In TCC 2013, Boyen suggested the first lattice based construction of attribute based encryption (\(\mathsf {ABE}\)) for the circuit class \({\mathsf {NC}}_1\). Unfortunately, soon after, a flaw was found in the security proof of the scheme. However, it remained unclear whether the scheme is actually insecure, and if so, whether it can be repaired. Meanwhile, the construction has been heavily cited and continues to be extensively studied due to its technical novelty. In particular, this is the first lattice based \(\mathsf {ABE}\) which uses linear secret sharing schemes (LSSS) as a crucial tool to enforce access control. In this work, we show that the scheme is in fact insecure,if the scheme is instantiated by the linear secret sharing scheme specified in the paper. To do so, we provide a polynomial-time attack that completely breaks the security of the scheme. We suggest a route to fix the security of the scheme, via the notion of admissible LSSS and instantiate these for the class of DNFs. Subsequent to our work, Datta et al. (Eurocrypt 2021) provided a construction of admissible \(\mathsf {LSSS}\) for \({\mathsf {NC}}_1\) and resurrected Boyen’s claimed result.

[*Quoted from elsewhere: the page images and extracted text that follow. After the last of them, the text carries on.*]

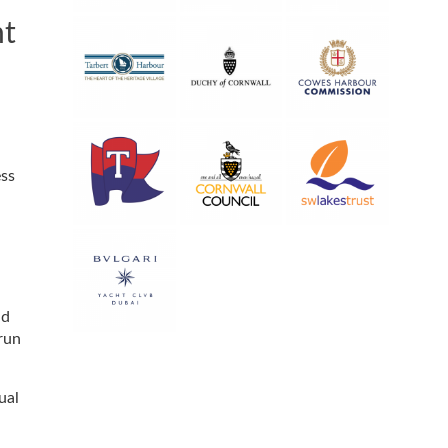
nt
ess
nd
run
ual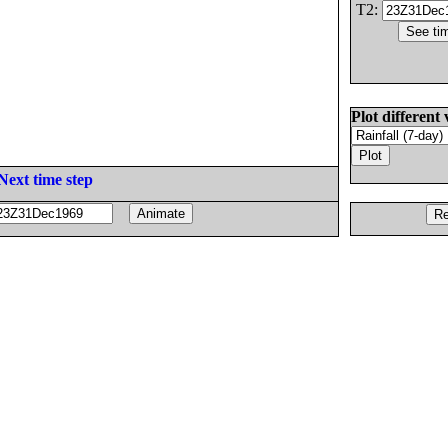
T2:
Plot different 
Next time step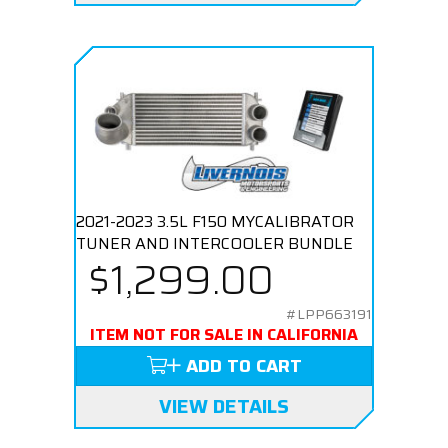
2021-2023 3.5L F150 MYCALIBRATOR
TUNER AND INTERCOOLER BUNDLE
$1,299.00
#LPP663191
ITEM NOT FOR SALE IN CALIFORNIA
ADD TO CART
VIEW DETAILS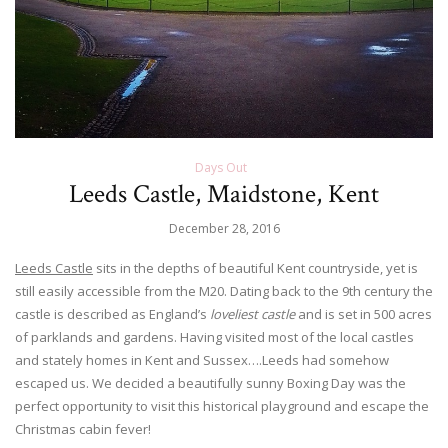
Days Out
Leeds Castle, Maidstone, Kent
December 28, 2016
Leeds Castle
sits in the depths of beautiful Kent countryside, yet is
still easily accessible from the M20. Dating back to the 9th century the
castle is described as England’s
loveliest castle
and is set in 500 acres
of parklands and gardens. Having visited most of the local castles
and stately homes in Kent and Sussex….Leeds had somehow
escaped us. We decided a beautifully sunny Boxing Day was the
perfect opportunity to visit this historical playground and escape the
Christmas cabin fever!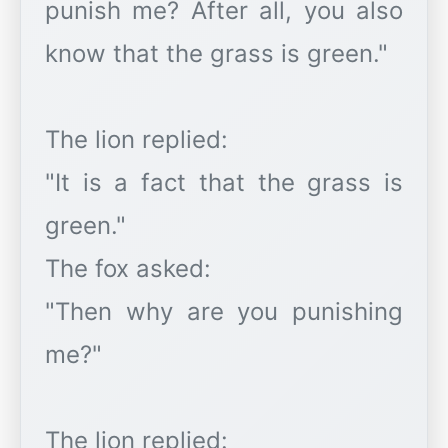
punish me? After all, you also
know that the grass is green."
The lion replied:
"It is a fact that the grass is
green."
The fox asked:
"Then why are you punishing
me?"
The lion replied: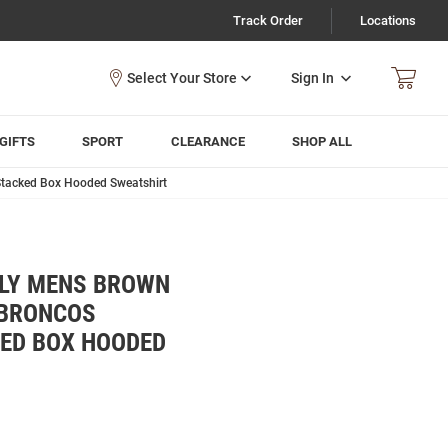
Track Order
Locations
Sign In
GIFTS
SPORT
CLEARANCE
SHOP ALL
Stacked Box Hooded Sweatshirt
LY MENS BROWN
 BRONCOS
KED BOX HOODED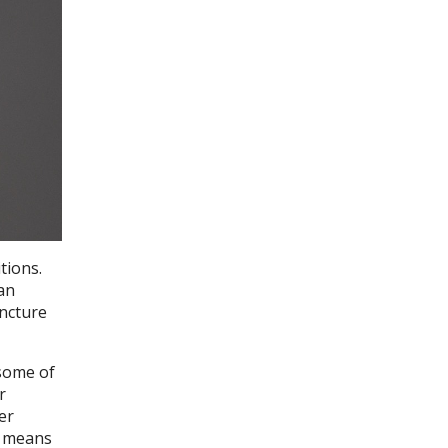
tions.
an
uncture
 some of
r
er
r means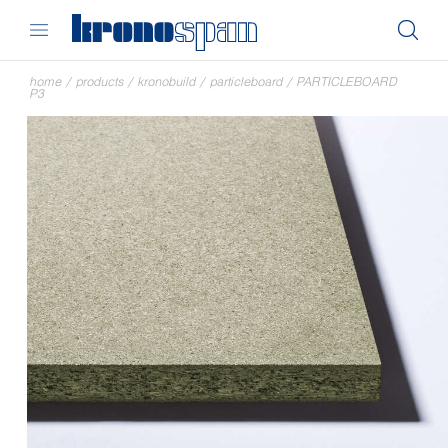
home
/
products
/
kronobuild
/
particleboard
/
PARTICLEBOARD
P3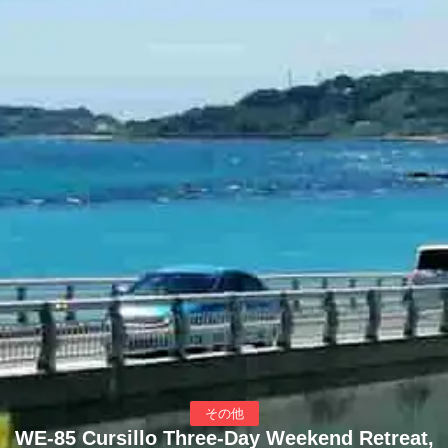
その他
WE-85 Cursillo Three-Day Weekend Retreat,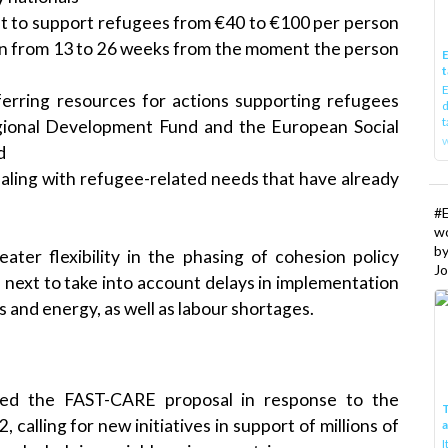
ost to support refugees from €40 to €100 per person
ion from 13 to 26 weeks from the moment the person
E
t
E
sferring resources for actions supporting refugees
d
t
ional Development Fund and the European Social
w
d
ealing with refugee-related needs that have already
#
w
b
ater flexibility in the phasing of cohesion policy
Jo
 next to take into account delays in implementation
s and energy, as well as labour shortages.
ed the FAST-CARE proposal in response to the
T
alling for new initiatives in support of millions of
I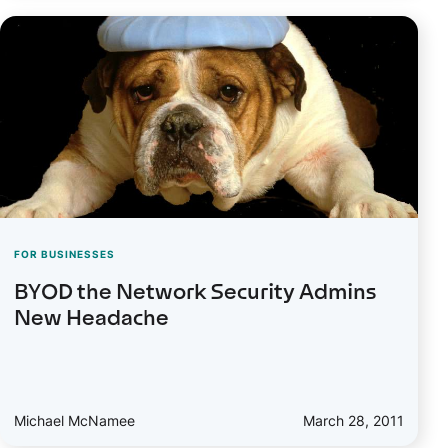
FOR BUSINESSES
BYOD the Network Security Admins
New Headache
Michael McNamee
March 28, 2011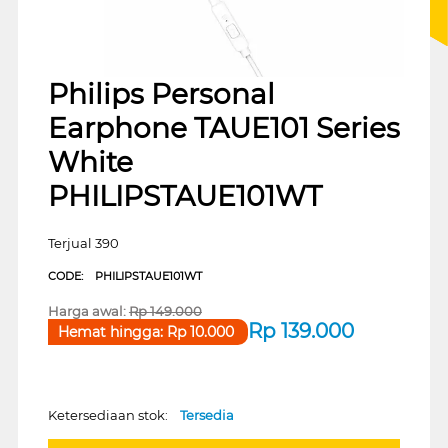
Philips Personal
Earphone TAUE101 Series
White
PHILIPSTAUE101WT
Terjual 390
CODE:
PHILIPSTAUE101WT
Harga awal:
Rp
149.000
Rp
139.000
Hemat hingga:
Rp
10.000
Ketersediaan stok:
Tersedia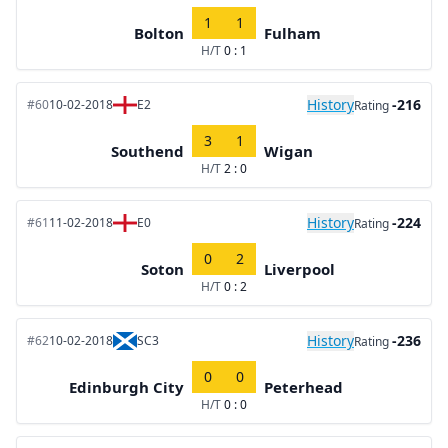
1
1
Bolton
Fulham
H/T
0 : 1
History
-216
#60
10-02-2018
E2
Rating
3
1
Southend
Wigan
H/T
2 : 0
History
-224
#61
11-02-2018
E0
Rating
0
2
Soton
Liverpool
H/T
0 : 2
History
-236
#62
10-02-2018
SC3
Rating
0
0
Edinburgh City
Peterhead
H/T
0 : 0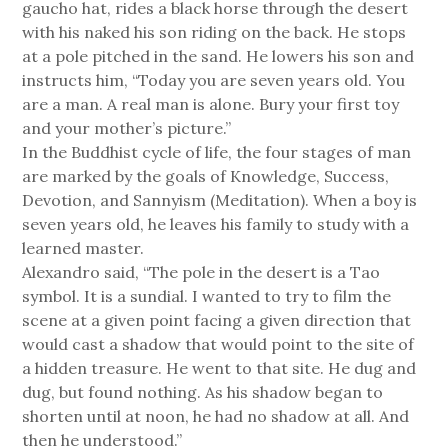
gaucho hat, rides a black horse through the desert
with his naked his son riding on the back. He stops
at a pole pitched in the sand. He lowers his son and
instructs him, “Today you are seven years old. You
are a man. A real man is alone. Bury your first toy
and your mother’s picture.”
In the Buddhist cycle of life, the four stages of man
are marked by the goals of Knowledge, Success,
Devotion, and Sannyism (Meditation). When a boy is
seven years old, he leaves his family to study with a
learned master.
Alexandro said, “The pole in the desert is a Tao
symbol. It is a sundial. I wanted to try to film the
scene at a given point facing a given direction that
would cast a shadow that would point to the site of
a hidden treasure. He went to that site. He dug and
dug, but found nothing. As his shadow began to
shorten until at noon, he had no shadow at all. And
then he understood.”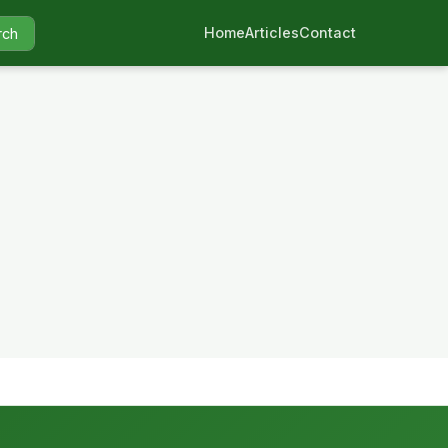
Home
Articles
Contact
rch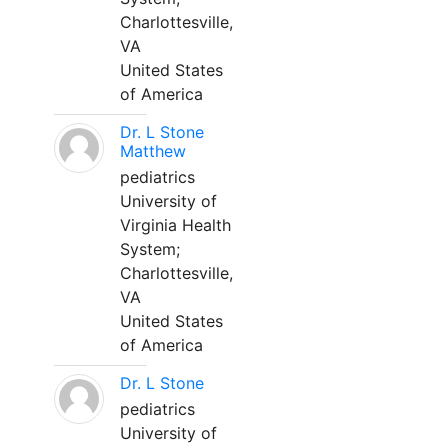
Charlottesville,
VA
United States
of America
Dr. L Stone
Matthew
pediatrics
University of
Virginia Health
System;
Charlottesville,
VA
United States
of America
Dr. L Stone
pediatrics
University of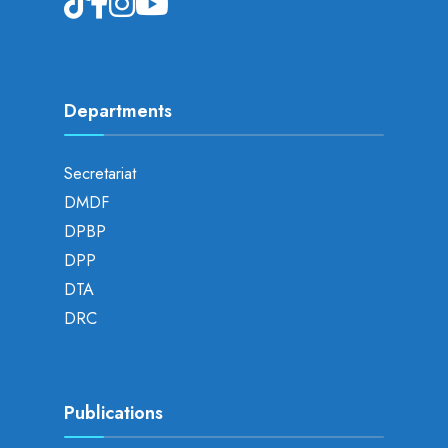
Departments
Secretariat
DMDF
DPBP
DPP
DTA
DRC
Publications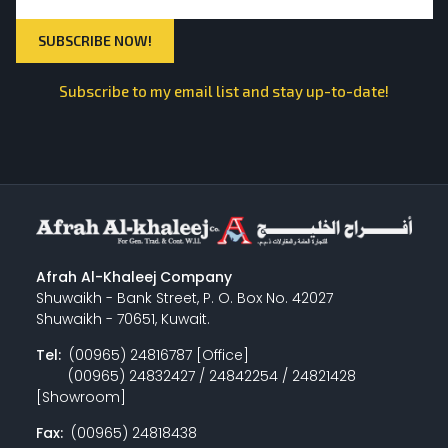
Subscribe to my email list and stay up-to-date!
Afrah Al-Khaleej Company
Shuwaikh - Bank Street, P. O. Box No. 42027
Shuwaikh - 70651, Kuwait.
Tel:
(00965) 24816787 [Office]
(00965) 24832427 / 24842254 / 24821428
[Showroom]
Fax:
(00965) 24818438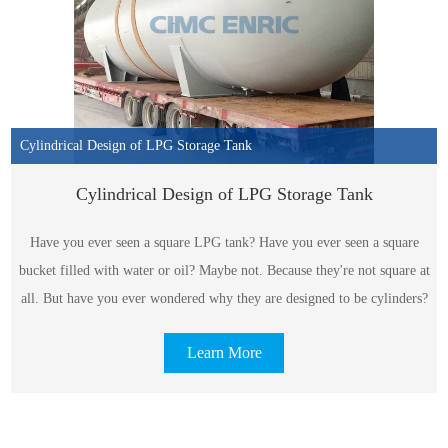
Cylindrical Design of LPG Storage Tank
Cylindrical Design of LPG Storage Tank
Have you ever seen a square LPG tank? Have you ever seen a square
bucket filled with water or oil? Maybe not. Because they're not square at
all. But have you ever wondered why they are designed to be cylinders?
Learn More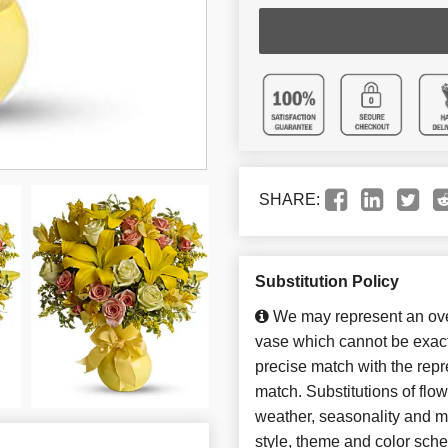
SHARE:
Substitution Policy
We may represent an over
vase which cannot be exact
precise match with the repre
match. Substitutions of flo
weather, seasonality and m
style, theme and color sch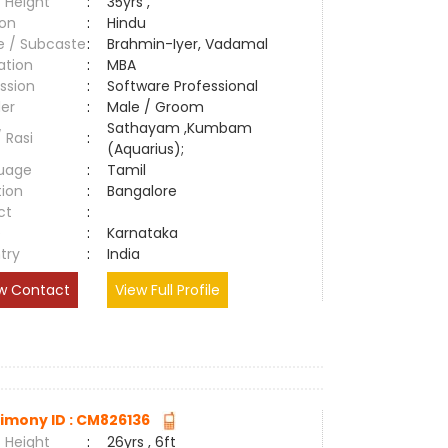
 Height
:
35yrs ,
ion
:
Hindu
e / Subcaste
:
Brahmin-Iyer, Vadamal
ation
:
MBA
ssion
:
Software Professional
er
:
Male / Groom
Sathayam ,Kumbam
/ Rasi
:
(Aquarius);
uage
:
Tamil
tion
:
Bangalore
ct
:
e
:
Karnataka
try
:
India
w Contact
View Full Profile
imony ID : CM826136
 Height
:
26yrs , 6ft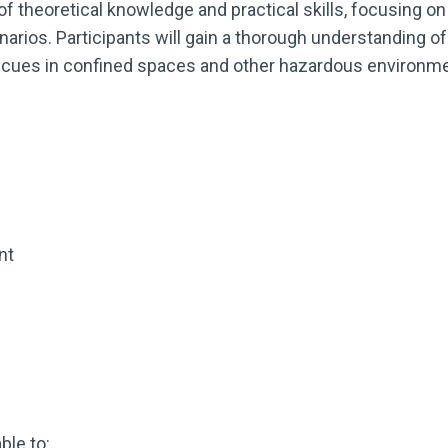
 theoretical knowledge and practical skills, focusing on
ios. Participants will gain a thorough understanding of t
rescues in confined spaces and other hazardous environm
nt
ble to: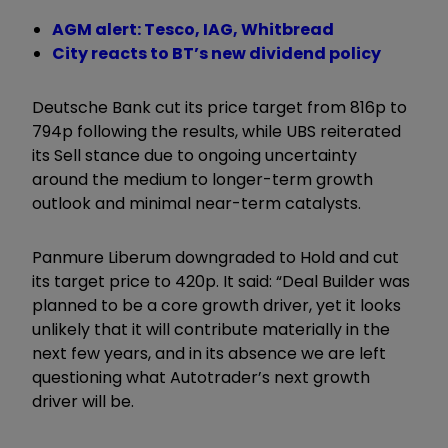
AGM alert: Tesco, IAG, Whitbread
City reacts to BT’s new dividend policy
Deutsche Bank cut its price target from 816p to
794p following the results, while UBS reiterated
its Sell stance due to ongoing uncertainty
around the medium to longer-term growth
outlook and minimal near-term catalysts.
Panmure Liberum downgraded to Hold and cut
its target price to 420p. It said: “Deal Builder was
planned to be a core growth driver, yet it looks
unlikely that it will contribute materially in the
next few years, and in its absence we are left
questioning what Autotrader’s next growth
driver will be.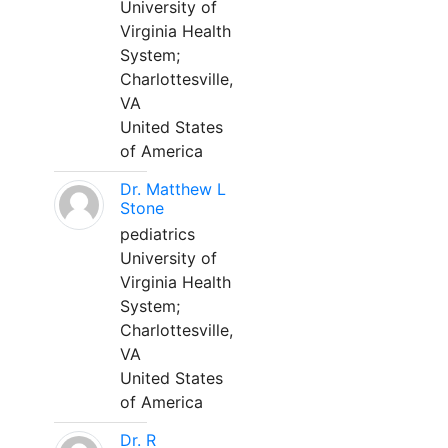
University of
Virginia Health
System;
Charlottesville,
VA
United States
of America
Dr. Matthew L
Stone
pediatrics
University of
Virginia Health
System;
Charlottesville,
VA
United States
of America
Dr. R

在 TCC 2013 中，Boyen为电路类\({\mathsf {NC}}_1\)提出了第一个基于格的基于属性的加密 ( \(\mathsf {ABE}\) ) 构造。不幸的是，不久之后，在该计划的安全证明中发现了一个缺陷。然而，目前尚不清楚该方案是否真的不安全，如果是，是否可以修复。同时，由于其技术新颖性，该结构已被大量引用并继续被广泛研究。特别是，这是第一个基于格的\(\mathsf {ABE}\)它使用线性秘密共享方案（LSSS）作为实施访问控制的关键工具。在这项工作中，我们证明了该方案实际上是不安全的，如果该方案是由论文中指定的线性秘密共享方案实例化的。为此，我们提供了一种完全破坏方案安全性的多项式时间攻击。我们建议通过可允许LSSS的概念来修复方案的安全性，并为 DNF 类实例化这些。在我们的工作之后，Datta 等人。(Eurocrypt 2021)为\({\mathsf {NC}}_1\ ) 提供了可接受的\(\mathsf {LSSS}\)构造，并恢复了 Boyen 声称的结果。